╭──

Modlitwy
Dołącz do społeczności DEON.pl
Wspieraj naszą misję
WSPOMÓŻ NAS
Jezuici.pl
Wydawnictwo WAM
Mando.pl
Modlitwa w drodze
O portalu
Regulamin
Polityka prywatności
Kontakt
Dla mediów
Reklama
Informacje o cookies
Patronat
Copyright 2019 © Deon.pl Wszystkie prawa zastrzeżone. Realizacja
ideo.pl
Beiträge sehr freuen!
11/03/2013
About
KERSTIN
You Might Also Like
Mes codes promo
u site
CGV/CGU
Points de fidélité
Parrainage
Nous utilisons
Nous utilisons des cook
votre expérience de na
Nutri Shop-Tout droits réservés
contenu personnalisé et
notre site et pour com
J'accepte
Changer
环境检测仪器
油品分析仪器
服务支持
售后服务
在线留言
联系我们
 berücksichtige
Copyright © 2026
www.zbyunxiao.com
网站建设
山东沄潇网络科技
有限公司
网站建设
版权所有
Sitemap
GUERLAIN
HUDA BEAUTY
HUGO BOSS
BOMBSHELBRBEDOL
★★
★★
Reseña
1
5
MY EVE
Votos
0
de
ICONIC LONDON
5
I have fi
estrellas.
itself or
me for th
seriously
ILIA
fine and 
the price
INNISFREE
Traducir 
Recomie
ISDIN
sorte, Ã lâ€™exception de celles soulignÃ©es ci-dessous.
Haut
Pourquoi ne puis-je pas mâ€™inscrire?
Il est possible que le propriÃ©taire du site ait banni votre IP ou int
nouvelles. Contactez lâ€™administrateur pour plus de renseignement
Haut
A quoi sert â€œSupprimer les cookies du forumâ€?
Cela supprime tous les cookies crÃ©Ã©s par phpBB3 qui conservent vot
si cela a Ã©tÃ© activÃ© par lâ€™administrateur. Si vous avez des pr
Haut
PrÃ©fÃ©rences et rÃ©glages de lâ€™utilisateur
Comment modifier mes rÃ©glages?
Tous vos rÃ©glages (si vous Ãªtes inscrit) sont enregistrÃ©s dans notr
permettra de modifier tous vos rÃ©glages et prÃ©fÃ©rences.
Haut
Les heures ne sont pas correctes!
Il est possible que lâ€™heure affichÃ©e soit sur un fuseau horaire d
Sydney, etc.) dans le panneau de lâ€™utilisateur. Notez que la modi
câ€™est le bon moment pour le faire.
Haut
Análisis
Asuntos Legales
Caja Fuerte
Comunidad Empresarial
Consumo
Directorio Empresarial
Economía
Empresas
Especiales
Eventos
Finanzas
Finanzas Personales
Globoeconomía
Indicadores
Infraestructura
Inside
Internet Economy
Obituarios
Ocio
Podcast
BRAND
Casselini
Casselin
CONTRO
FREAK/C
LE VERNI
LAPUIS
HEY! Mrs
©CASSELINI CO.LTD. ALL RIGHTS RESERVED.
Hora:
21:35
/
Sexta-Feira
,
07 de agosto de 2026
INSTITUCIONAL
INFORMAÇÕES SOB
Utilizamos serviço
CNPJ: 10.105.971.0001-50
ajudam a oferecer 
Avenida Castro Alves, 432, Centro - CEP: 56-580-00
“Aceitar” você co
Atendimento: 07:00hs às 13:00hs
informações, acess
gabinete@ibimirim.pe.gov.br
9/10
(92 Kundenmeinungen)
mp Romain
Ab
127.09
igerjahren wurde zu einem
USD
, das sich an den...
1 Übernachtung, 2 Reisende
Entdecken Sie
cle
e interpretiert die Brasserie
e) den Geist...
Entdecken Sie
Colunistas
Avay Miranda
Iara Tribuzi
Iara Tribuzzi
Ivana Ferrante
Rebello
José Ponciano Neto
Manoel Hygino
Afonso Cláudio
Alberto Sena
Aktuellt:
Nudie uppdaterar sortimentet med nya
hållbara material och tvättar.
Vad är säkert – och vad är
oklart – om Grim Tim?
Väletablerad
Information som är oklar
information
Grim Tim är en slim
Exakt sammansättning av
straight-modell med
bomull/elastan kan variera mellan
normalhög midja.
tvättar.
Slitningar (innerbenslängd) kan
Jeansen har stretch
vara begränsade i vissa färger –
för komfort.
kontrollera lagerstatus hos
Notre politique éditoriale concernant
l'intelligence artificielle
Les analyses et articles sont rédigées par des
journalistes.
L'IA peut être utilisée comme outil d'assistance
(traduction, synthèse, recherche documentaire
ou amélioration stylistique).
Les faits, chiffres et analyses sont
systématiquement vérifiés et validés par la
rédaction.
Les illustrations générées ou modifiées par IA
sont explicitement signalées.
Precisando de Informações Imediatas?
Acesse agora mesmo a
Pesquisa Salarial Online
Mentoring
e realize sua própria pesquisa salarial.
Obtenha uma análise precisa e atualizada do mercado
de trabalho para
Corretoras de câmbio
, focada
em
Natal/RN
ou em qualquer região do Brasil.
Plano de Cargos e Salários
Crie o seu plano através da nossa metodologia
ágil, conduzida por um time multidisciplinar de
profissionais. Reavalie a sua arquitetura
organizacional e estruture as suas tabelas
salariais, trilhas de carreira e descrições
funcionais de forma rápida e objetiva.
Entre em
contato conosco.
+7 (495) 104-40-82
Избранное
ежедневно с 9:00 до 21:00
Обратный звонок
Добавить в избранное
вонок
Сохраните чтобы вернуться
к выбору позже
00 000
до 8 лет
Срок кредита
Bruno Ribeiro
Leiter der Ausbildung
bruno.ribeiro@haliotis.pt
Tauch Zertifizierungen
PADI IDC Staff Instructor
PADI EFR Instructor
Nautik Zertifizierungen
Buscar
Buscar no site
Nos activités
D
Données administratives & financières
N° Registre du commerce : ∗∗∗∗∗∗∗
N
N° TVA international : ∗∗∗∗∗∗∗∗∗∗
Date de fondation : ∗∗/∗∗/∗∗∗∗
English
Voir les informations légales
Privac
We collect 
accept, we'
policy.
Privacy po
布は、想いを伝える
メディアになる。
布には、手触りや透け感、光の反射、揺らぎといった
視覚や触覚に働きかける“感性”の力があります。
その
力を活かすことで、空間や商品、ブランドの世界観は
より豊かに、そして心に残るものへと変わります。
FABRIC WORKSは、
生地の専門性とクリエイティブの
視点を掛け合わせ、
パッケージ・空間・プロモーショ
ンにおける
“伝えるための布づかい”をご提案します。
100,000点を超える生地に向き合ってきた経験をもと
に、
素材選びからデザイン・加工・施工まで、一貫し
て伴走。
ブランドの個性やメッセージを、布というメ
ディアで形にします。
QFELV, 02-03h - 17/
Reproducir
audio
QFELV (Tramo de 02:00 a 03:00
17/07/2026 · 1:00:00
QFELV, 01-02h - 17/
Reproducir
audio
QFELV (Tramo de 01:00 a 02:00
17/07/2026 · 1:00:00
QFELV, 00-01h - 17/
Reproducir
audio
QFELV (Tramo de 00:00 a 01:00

╰──

Begin at the line above that has "Les heures ne sont pas correctes!" and stop after the line that has "Globoeconomía", copying each line exactly and adding nothing else.

§ **EXERCISE RESULT**
Les heures ne sont pas correctes!
Il est possible que lâ€™heure affichÃ©e soit sur un fuseau horaire d
Sydney, etc.) dans le panneau de lâ€™utilisateur. Notez que la modi
câ€™est le bon moment pour le faire.
Haut
Análisis
Asuntos Legales
Caja Fuerte
Comunidad Empresarial
Consumo
Directorio Empresarial
Economía
Empresas
Especiales
Eventos
Finanzas
Finanzas Personales
Globoeconomía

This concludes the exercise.